Нет, глупости. «Я – Магали Шодрон!» Вот теперь правильно. Нет, это же звучит смехотворно. Никто не собирался почтительно склоняться перед ней. Даже Филипп, который уже успел чертовски много сделать для нее, пока только преклонял колени у ее ног.
Она неодобрительно взглянула на свое отражение. Но вот ее плечи медленно расправились и опустились снова, а подбородок вздернулся еще выше. На сей раз получилось более естественно. Возвращение своего образа. Ей не нужно высокомерие Филиппа; она хороша сама по себе. Ей не нужно создавать такую же фирму в этом мире, какую создал он. Или даже производить на него такое же впечатление, какое он произвел на нее. Она вполне самодостаточна и довольна собой.
Нет. Она произнесла это так, словно собственная самодостаточность не устраивала ее. Да, она же произвела на него приятное впечатление. Этот принц явно без ума от нее. «Серьезно, смелей, Магали, – мысленно подбодрила она себя. – Даже ты можешь оценить очевидное».
Яркие воспоминания наполняли ее тем внутренним теплом, какое дарил людям, как она всегда представляла, ее шоколад, разливаясь бархатистым удовольствием по всему телу.
«Ты сможешь оценить очевидное, если захочешь. Если сбросишь свои трусливые очки малодушия».
Точно так же она легко смогла оценить, как радовались за нее тетушки или пытались незаметно подтолкнуть ее на те дороги, которые, по их мнению, могли быть полезны для нее, так же, как они всегда заботились о ее питании и беспокоились, когда она исчезала в своей комнате. И точно так же она могла оценить то, что старые клиенты так быстро вернулись к ним. Филипп встряхнул эту улицу, нагло ворвавшись в ее мир, но традиции затянули и его, люди по-прежнему предпочитали уютный покой «Волшебной избушки», они нуждались в ней. Любили ее.
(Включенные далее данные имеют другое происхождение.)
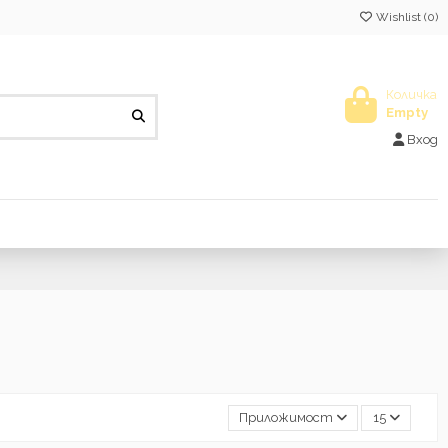
Wishlist (
0
)
Количка
Empty
Вход
Приложимост
15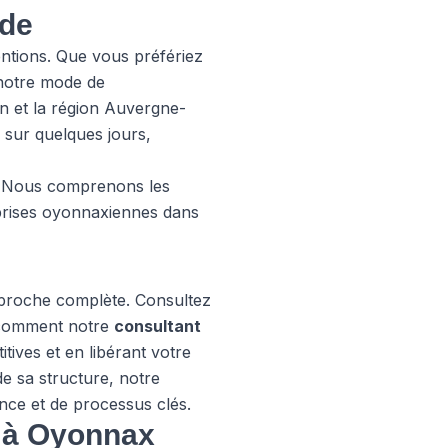
ide
ntions. Que vous préfériez
 notre mode de
n et la région Auvergne-
 sur quelques jours,
. Nous comprenons les
prises oyonnaxiennes dans
pproche complète. Consultez
r comment notre
consultant
tives et en libérant votre
de sa structure, notre
nce et de processus clés.
e à Oyonnax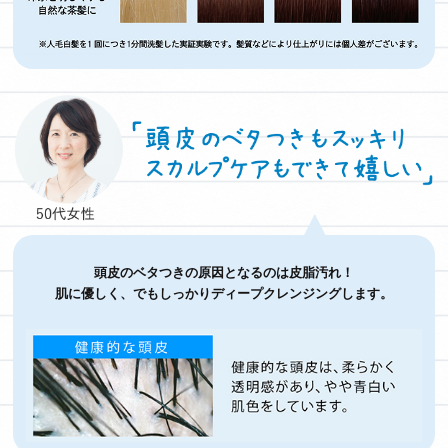
頭皮のベタつきの原因となるのは皮脂汚れ！
肌に優しく、でもしっかりディープクレンジングします。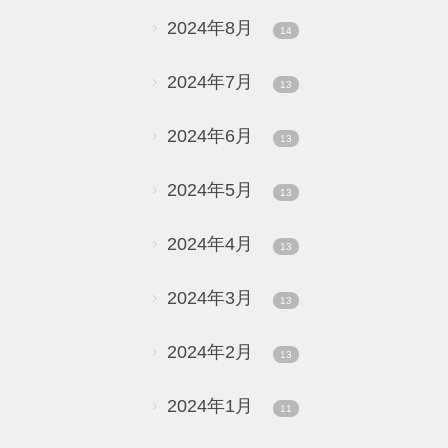
2024年8月
14
2024年7月
13
2024年6月
13
2024年5月
13
2024年4月
13
2024年3月
13
2024年2月
13
2024年1月
11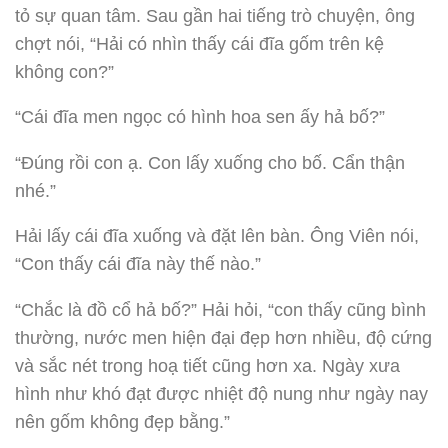
tỏ sự quan tâm. Sau gần hai tiếng trò chuyện, ông
chợt nói, “Hải có nhìn thấy cái đĩa gốm trên kệ
không con?”
“Cái đĩa men ngọc có hình hoa sen ấy hả bố?”
“Đúng rồi con ạ. Con lấy xuống cho bố. Cẩn thận
nhé.”
Hải lấy cái đĩa xuống và đặt lên bàn. Ông Viên nói,
“Con thấy cái đĩa này thế nào.”
“Chắc là đồ cổ hả bố?” Hải hỏi, “con thấy cũng bình
thường, nước men hiện đại đẹp hơn nhiều, độ cứng
và sắc nét trong hoạ tiết cũng hơn xa. Ngày xưa
hình như khó đạt được nhiệt độ nung như ngày nay
nên gốm không đẹp bằng.”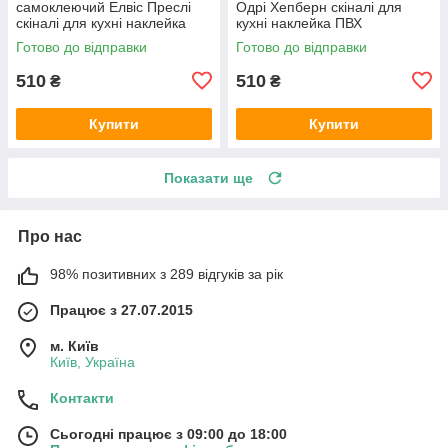
самоклеючий Елвіс Преслі
Одрі Хепберн скіналі для
скіналі для кухні наклейка
кухні наклейка ПВХ
ПВХ ретро співаки сірий
персонажі ретро Чорно-білий
Готово до відправки
Готово до відправки
600х2000 мм
600х2000 мм
510
510
₴
₴
Купити
Купити
Показати ще
Про нас
98% позитивних з 289 відгуків за рік
Працює з 27.07.2015
м. Київ
Київ, Україна
Контакти
Сьогодні працює з 09:00 до 18:00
И вообще жизнь у нее теперь идет прекрасно. Просто нужно не бояться самой себя. Смело смотреть в глаза жизни. И она уже набралась смелости, когда, упаковав сумки, переехала сюда, в Париж, к тетушкам и решила, что отныне ее дом здесь.
Да, она все делала правильно, за исключением одного.
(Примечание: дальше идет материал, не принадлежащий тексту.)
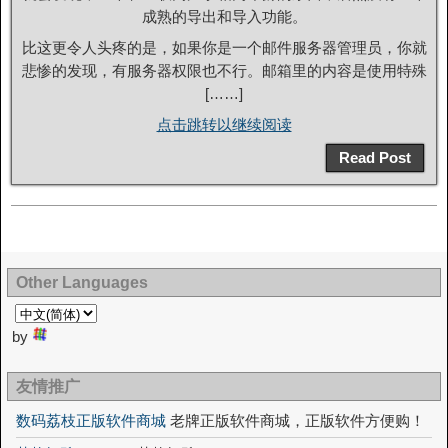
成熟的导出和导入功能。
比这更令人头疼的是，如果你是一个邮件服务器管理员，你就
悲惨的发现，有服务器权限也不行。邮箱里的内容是使用特殊
[……]
点击跳转以继续阅读
Read Post
Other Languages
by
友情推广
数码荔枝正版软件商城
老牌正版软件商城，正版软件方便购！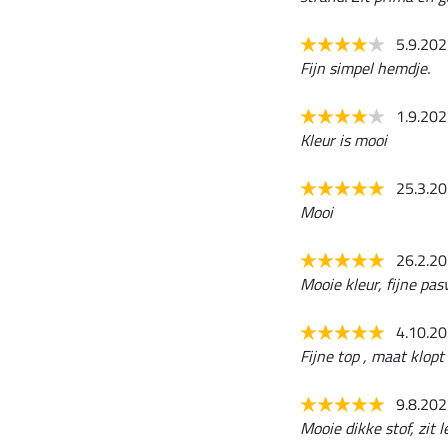
5.9.20
Fijn simpel hemdje.
1.9.20
Kleur is mooi
25.3.2
Mooi
26.2.2
Mooie kleur, fijne pas
4.10.2
Fijne top , maat klopt
9.8.20
Mooie dikke stof, zit l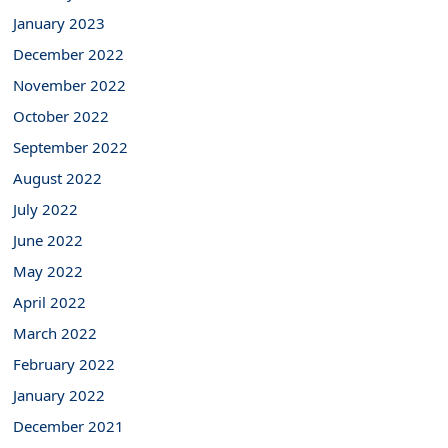
January 2023
December 2022
November 2022
October 2022
September 2022
August 2022
July 2022
June 2022
May 2022
April 2022
March 2022
February 2022
January 2022
December 2021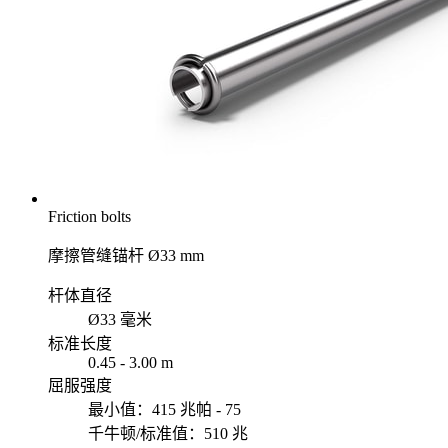
Friction bolts
摩擦管缝锚杆 Ø33 mm
杆体直径
Ø33 毫米
标准长度
0.45 - 3.00 m
屈服强度
最小值：415 兆帕 - 75
千牛顿/标准值：510 兆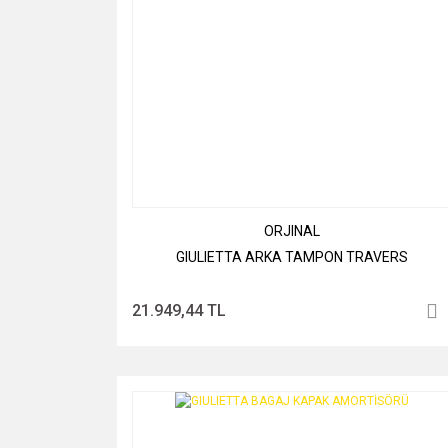
ORJINAL
GIULIETTA ARKA TAMPON TRAVERS
21.949,44 TL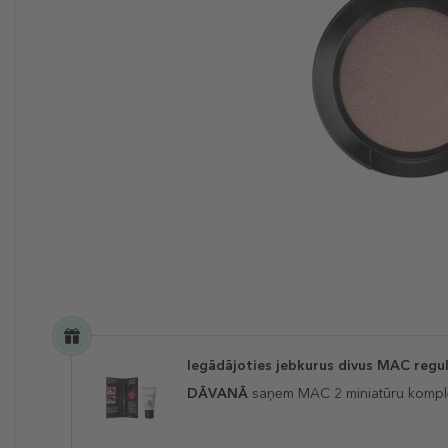
Iegādājoties jebkurus divus MAC regu
DĀVANĀ
saņem MAC 2 miniatūru kompl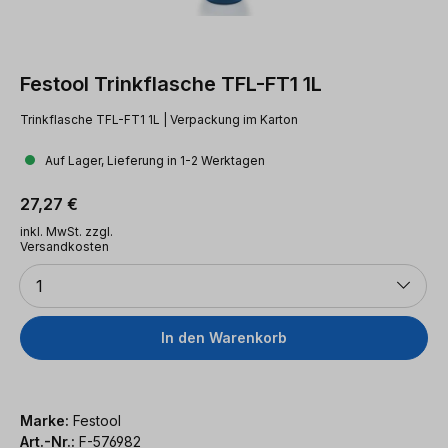
Festool Trinkflasche TFL-FT1 1L
Trinkflasche TFL-FT1 1L | Verpackung im Karton
Auf Lager, Lieferung in 1-2 Werktagen
Regulärer Preis:
27,27 €
inkl. MwSt. zzgl.
Versandkosten
Anzahl
1
In den Warenkorb
Marke:
Festool
Art.-Nr.:
F-576982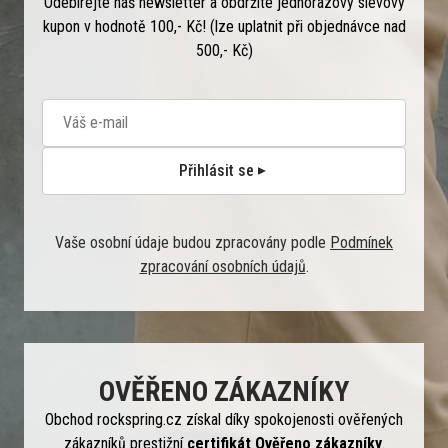
Odebírejte náš newsletter a obdržíte jednorázový slevový
kupon v hodnotě 100,- Kč! (lze uplatnit při objednávce nad
500,- Kč)
Přihlásit se
Vaše osobní údaje budou zpracovány podle
Podmínek
zpracování osobních údajů
.
OVĚŘENO ZÁKAZNÍKY
Obchod rockspring.cz získal díky spokojenosti ověřených
zákazníků prestižní
certifikát Ověřeno zákazníky
.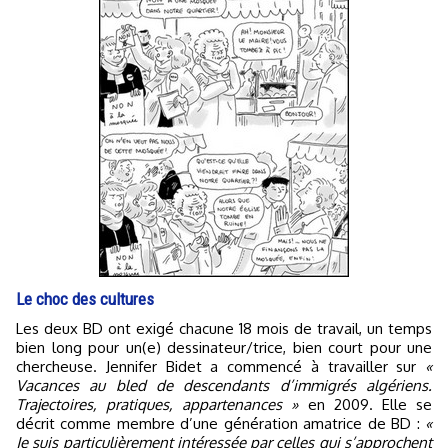
Le choc des cultures
Les deux BD ont exigé chacune 18 mois de travail, un temps
bien long pour un(e) dessinateur/trice, bien court pour une
chercheuse. Jennifer Bidet a commencé à travailler sur
«
Vacances au bled de descendants d’immigrés algériens.
Trajectoires, pratiques, appartenances »
en 2009. Elle se
décrit comme membre d’une génération amatrice de BD :
«
Je suis particulièrement intéressée par celles qui s’approchent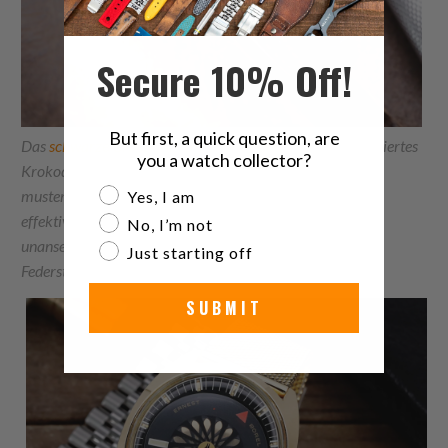
Secure 10% Off!
But first, a quick question, are
Das
schwarze CrocoCalf-Uhrenarmband
hat ein strukturiertes
you a watch collector?
Krokodilleder
Are you a watch collector?
muster, das mit einem halbgebogenen Uhrenansatzdesign
Yes, I am
effektiv den
No, I’m not
unansehnlichen Spalt zwischen dem Ansatz und der
Just starting off
Federstange reduziert.
SUBMIT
Ей все еще не хватало смелости. Но это не означало, что она не преодолела страхи растерянного одинокого ребенка.
* * *
Сжав в руке ключ, Магали, ликуя и дрожа от возбуждения, прошла на цыпочках по гостиной Филиппа, мягко освещенной уличной иллюминацией. Остановившись возле дивана, она разделась, оставив на себе лишь чертовски сексуальное нижнее белье, сознавая ценность правильно выбранного для данного случая наряда – а этот случай мог потребовать от нее отказа от некоторых своих слов – вроде заявления, что он-де не должен, черт побери, вмешиваться в ее жизнь. Она впервые попыталась поставить себя на его место, представила, что почувствовала бы сама, если бы он сказал такое ей, и испытала почти физическую боль. Точно ее ударили в самое сердце.
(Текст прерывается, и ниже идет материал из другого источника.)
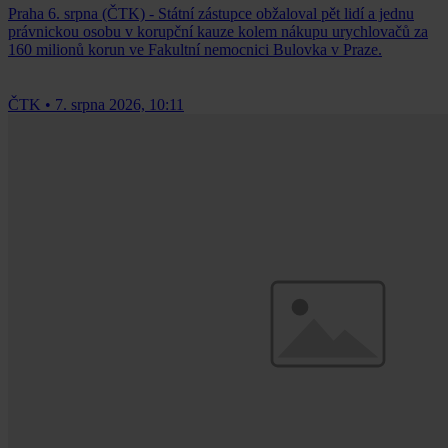
Praha 6. srpna (ČTK) - Státní zástupce obžaloval pět lidí a jednu
právnickou osobu v korupční kauze kolem nákupu urychlovačů za
160 milionů korun ve Fakultní nemocnici Bulovka v Praze.
ČTK
•
7. srpna 2026, 10:11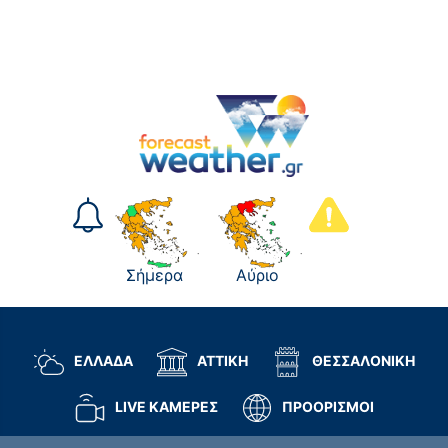
Σήμερα
Αύριο
ΕΛΛΑΔΑ
ΑΤΤΙΚΗ
ΘΕΣΣΑΛΟΝΙΚΗ
LIVE ΚΑΜΕΡΕΣ
ΠΡΟΟΡΙΣΜΟΙ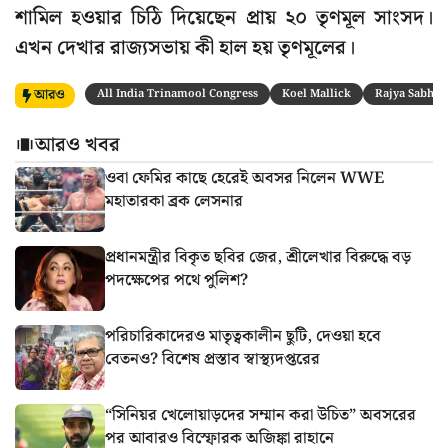
শামিল হওয়ার চিঠি দিয়েছেন প্রায় ২০ তৃণমূল সাংসদ।
এখন দেখার রাজ্যসভায় কী হাল হয় তৃণমূলের।
আরও
All India Trinamool Congress
Koel Mallick
Rajya Sabha
আরও খবর
ওবা ফেমির কাছে হেরেই অবসর নিলেন WWE
মহাতারকা ব্রক লেসনার
প্রধানমন্ত্রীর বিকৃত ছবির জের, শ্রীলেখার বিরুদ্ধে বড়
পদক্ষেপের পথে পুলিশ?
পরিচারিকাদেরও মাতৃত্বকালীন ছুটি, দেওয়া হবে
বেতনও? বিশেষ প্রস্তাব স্বাস্থ্যদপ্তরের
“সিনিয়র খেলোয়াড়দের সম্মান করা উচিত” অবসরের
পর আবারও বিস্ফোরক অজিঙ্কা রাহানে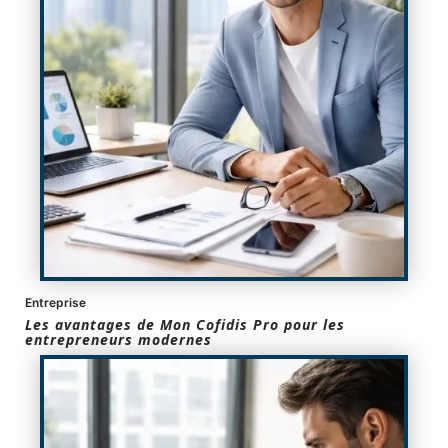
Entreprise
Les avantages de Mon Cofidis Pro pour les
entrepreneurs modernes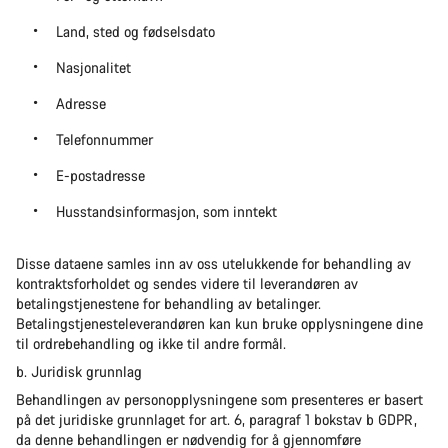
Land, sted og fødselsdato
Nasjonalitet
Adresse
Telefonnummer
E-postadresse
Husstandsinformasjon, som inntekt
Disse dataene samles inn av oss utelukkende for behandling av
kontraktsforholdet og sendes videre til leverandøren av
betalingstjenestene for behandling av betalinger.
Betalingstjenesteleverandøren kan kun bruke opplysningene dine
til ordrebehandling og ikke til andre formål.
b. Juridisk grunnlag
Behandlingen av personopplysningene som presenteres er basert
på det juridiske grunnlaget for art. 6, paragraf 1 bokstav b GDPR,
da denne behandlingen er nødvendig for å gjennomføre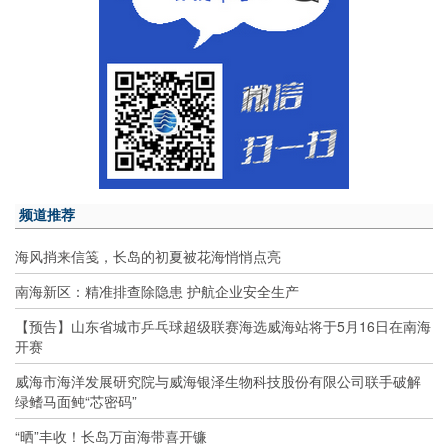
频道推荐
海风捎来信笺，长岛的初夏被花海悄悄点亮
南海新区：精准排查除隐患 护航企业安全生产
【预告】山东省城市乒乓球超级联赛海选威海站将于5月16日在南海
开赛
威海市海洋发展研究院与威海银泽生物科技股份有限公司联手破解
绿鳍马面鲀“芯密码”
“晒”丰收！长岛万亩海带喜开镰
Поэтому – да, возможно, ей придется кое в чем покаяться. Глубоко вздохнув, она проскользнула в роскошную спальню прямо к его кровати и там вдруг остановилась. Покрывало лежало нетронутым. Отчего ее сердце, уже взволнованно бившееся от осознания собственной смелости, заколотилось со страшной силой. Потому что, раз его не было в постели, то где-то в сумраке этой квартиры таился грозный и необузданный царь зверей, а она вторглась в его владения. Почти обнаженная.
Потом она услышала шум воды из ванной. Черт. Она с огромным сожалением взглянула на захваченный с собой шарфик. Раз он еще не спит, ей ни за что не удастся связать его, чтобы заставить выслушать ее исповедь.
Она тихо ступила в ванную. О да, перед ней предстала такая картина: Филипп, обнаженный, стоял, опираясь рукой о стенку душевой кабинки, подставив голову и спину под сильные струи воды. Его атлетичное тело влажно поблескивало.
Он выглядел… усталым. Выглядел так, будто стоял под душем уже очень давно.
Он выглядел подавленным, почти… побежденным.
Сердце Магали забилось еще быстрее, порождая мучительную боль. Ей не хотелось, чтобы он признал свое поражение. Это не в его стиле. А именно сейчас он мог быть готов признать свое поражение только в одном.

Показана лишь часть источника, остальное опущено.